Siempre quise ser viejo. Desde niño. Quizás fue la imagen apacible de mi abuelo Roberto la que alimentó el deseo. Lo recuerdo en su mecedora mientras escuchaba la radio todas las mañanas, cuando sintonizaba en onda corta noticias sobre Cuba, la tierra de sus padres antes de desembarcar en Colombia. Gozaba del retiro con modestia y sosiego, rodeado del amor de su familia en aquella vida austera de la Barranquilla de mediados del siglo XX. En mi admiración temprana por la vejez me encantaba la compañía de los mayores. Buscaba en ellos su sabiduría. O tal vez seguridad frente a los tantos interrogantes e incertidumbres del mundo hostil que descubre la adolescencia.
Todos los años, en las Pascuas navideñas hacíamos un recorrido familiar que terminaba en casa de las ‘nenas’ De la Peña, mis tías abuelas, solteronas y llenas de bondad, listas a conversar sobre las últimas noticias de la política hasta el final de sus días.
Siempre quise ser viejo. Pero ahora, ya cincuentón, me asaltan dudas. No las motivan las arrugas, ni las canas, ni las señales de calvicie. Con la edad nos rodean mayores preocupaciones por la salud. Sin embargo, mis ilusiones de vejez se han frenado por otras razones.
Con los años me ha sorprendido algo que no esperaba: el paso cada vez más acelerado del tiempo. Los días parecen más cortos. Las horas no alcanzan para hacer todo lo que quisiera hacer. Al terminar la primera semana de cada mes, me encuentro a veces afanado porque siento la cercanía del mes siguiente del calendario, a pesar de que aún esté distante más de 20 días.
Parece solo ayer cuando festejaba las navidades del año pasado. Apenas pasará marzo cuando sentiré que el 2012 estará acercándose a su fin.
Mis expectativas de esa vida apacible y sosegada que asociaba con la vejez se han visto así frustradas por los atropellos del tiempo. Quizás los atropellos del tiempo se hacen sentir con más fuerza en países con marcadas estaciones que en el trópico. Si los días largos del verano introducen cierta placidez, el ciclo de las estaciones me produce angustia; acelera la marcha del reloj. Pero en cualquier hemisferio, el paso de los años vuelve notable la diferencia entre el tiempo físico y el tiempo psicológico -este último se hace con la edad cada vez más corto-.
“Después de cumplir cien años, el organismo deja de deteriorarse”, dice Michael Rose.

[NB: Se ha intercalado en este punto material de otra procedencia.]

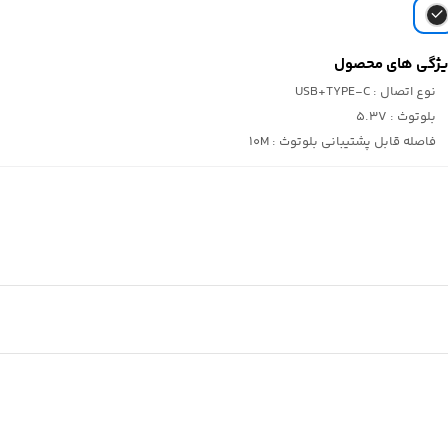
ژگی های محصول
نوع اتصال :
USB+TYPE-C
بلوتوث :
5.3V
فاصله قابل پشتیبانی بلوتوث :
10M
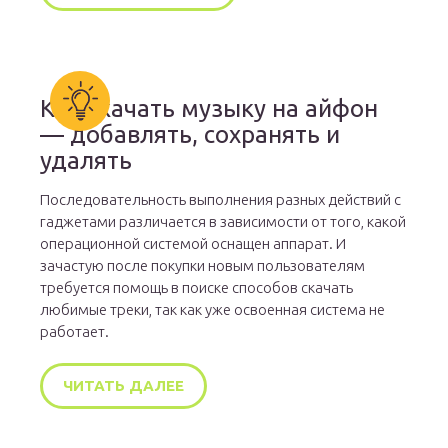
Как скачать музыку на айфон
— добавлять, сохранять и
удалять
Последовательность выполнения разных действий с
гаджетами различается в зависимости от того, какой
операционной системой оснащен аппарат. И
зачастую после покупки новым пользователям
требуется помощь в поиске способов скачать
любимые треки, так как уже освоенная система не
работает.
ЧИТАТЬ ДАЛЕЕ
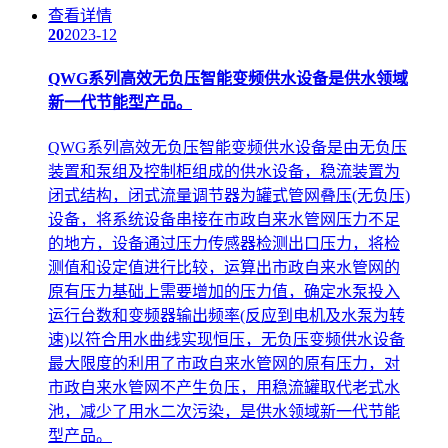
查看详情
20
2023-12
QWG系列高效无负压智能变频供水设备是供水领域
新一代节能型产品。
QWG系列高效无负压智能变频供水设备是由无负压
装置和泵组及控制柜组成的供水设备，稳流装置为
闭式结构，闭式流量调节器为罐式管网叠压(无负压)
设备，将系统设备串接在市政自来水管网压力不足
的地方，设备通过压力传感器检测出口压力，将检
测值和设定值进行比较，运算出市政自来水管网的
原有压力基础上需要增加的压力值，确定水泵投入
运行台数和变频器输出频率(反应到电机及水泵为转
速)以符合用水曲线实现恒压，无负压变频供水设备
最大限度的利用了市政自来水管网的原有压力，对
市政自来水管网不产生负压，用稳流罐取代老式水
池，减少了用水二次污染，是供水领域新一代节能
型产品。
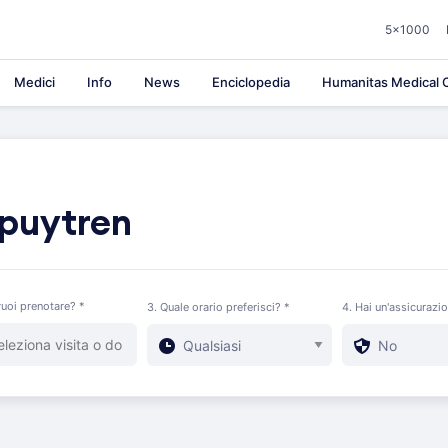
5×1000
Medici
Info
News
Enciclopedia
Humanitas Medical C
upuytren
uoi prenotare? *
3. Quale orario preferisci? *
4. Hai un'assicurazi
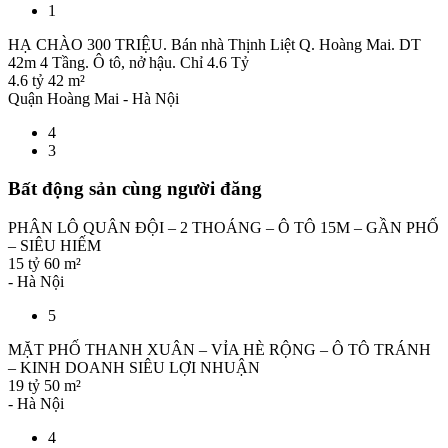
1
HẠ CHÀO 300 TRIỆU. Bán nhà Thịnh Liệt Q. Hoàng Mai. DT
42m 4 Tầng. Ô tô, nở hậu. Chỉ 4.6 Tỷ
4.6 tỷ
42 m²
Quận Hoàng Mai - Hà Nội
4
3
Bất động sản cùng người đăng
PHÂN LÔ QUÂN ĐỘI – 2 THOÁNG – Ô TÔ 15M – GẦN PHỐ
– SIÊU HIẾM
15 tỷ
60 m²
- Hà Nội
5
MẶT PHỐ THANH XUÂN – VỈA HÈ RỘNG – Ô TÔ TRÁNH
– KINH DOANH SIÊU LỢI NHUẬN
19 tỷ
50 m²
- Hà Nội
4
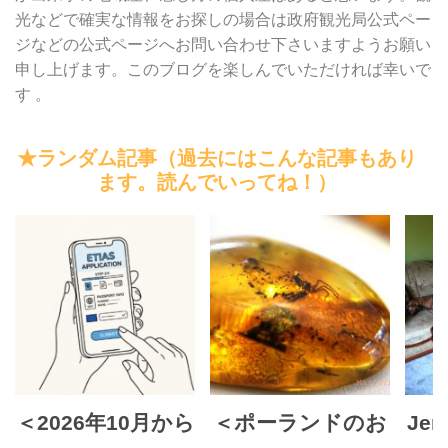
光などで確実な情報をお探しの場合は政府観光局公式ペー
ジなどの公式ページへお問い合わせ下さいますようお願い
申し上げます。このブログを楽しんでいただければ幸いで
す 。
★ランダム記事（過去にはこんな記事もあり
ます。読んでいってね！）
＜2026年10月から
＜ポーランドのお
Je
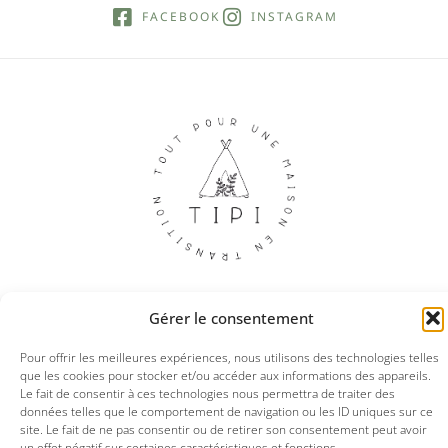
FACEBOOK
INSTAGRAM
Gérer le consentement
© 2025 Tipi boutique
Pour offrir les meilleures expériences, nous utilisons des technologies telles
que les cookies pour stocker et/ou accéder aux informations des appareils.
Le fait de consentir à ces technologies nous permettra de traiter des
Mentions légales
CGV
Politique de confidentialités
données telles que le comportement de navigation ou les ID uniques sur ce
site. Le fait de ne pas consentir ou de retirer son consentement peut avoir
un effet négatif sur certaines caractéristiques et fonctions.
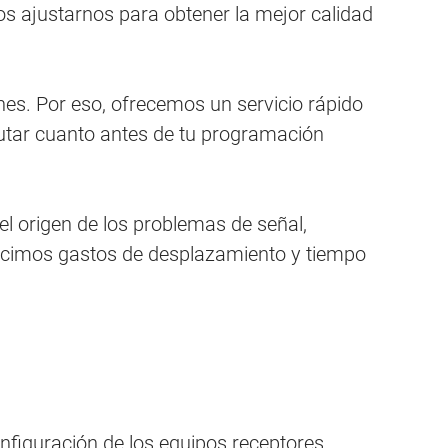
mos ajustarnos para obtener la mejor calidad
es. Por eso, ofrecemos un servicio rápido
rutar cuanto antes de tu programación
l origen de los problemas de señal,
educimos gastos de desplazamiento y tiempo
onfiguración de los equipos receptores.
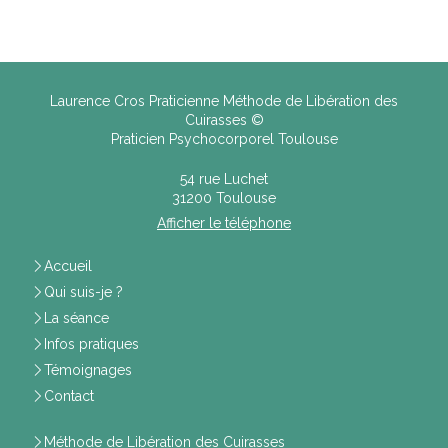
Laurence Cros Praticienne Méthode de Libération des
Cuirasses ©
Praticien Psychocorporel Toulouse
54 rue Luchet
31200
Toulouse
Afficher le téléphone
Accueil
Qui suis-je ?
La séance
Infos pratiques
Témoignages
Contact
Méthode de Libération des Cuirasses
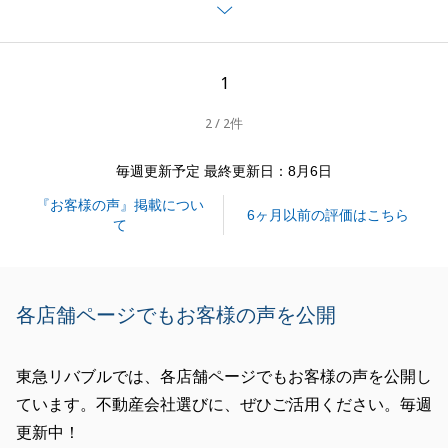
閉じる
1
2 / 2件
毎週更新予定 最終更新日：8月6日
『お客様の声』掲載につい
6ヶ月以前の評価はこちら
て
各店舗ページでもお客様の声を公開
東急リバブルでは、各店舗ページでもお客様の声を公開し
ています。不動産会社選びに、ぜひご活用ください。毎週
更新中！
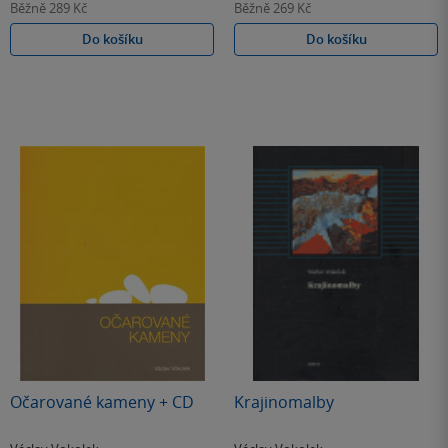
Běžně
289 Kč
Běžně
269 Kč
Do košíku
Do košíku
Očarované kameny + CD
Krajinomalby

Mantengo mi admiración por la vejez, así haya frenado mis deseos de ser viejo. Sigo viendo allí la fuente de sabiduría que solo pueden conferir la edad y la experiencia. Me descubro con frecuencia tarareando aquella canción de Piero popularizada en la década de 1970, “viejo, mi querido viejo”. Prefiero mejores encuentros con la vejez. Habría que derrotar las ansiedades frente a las marchas del reloj. Tal vez así sea posible recuperar aquella aspiración de llegar a viejo.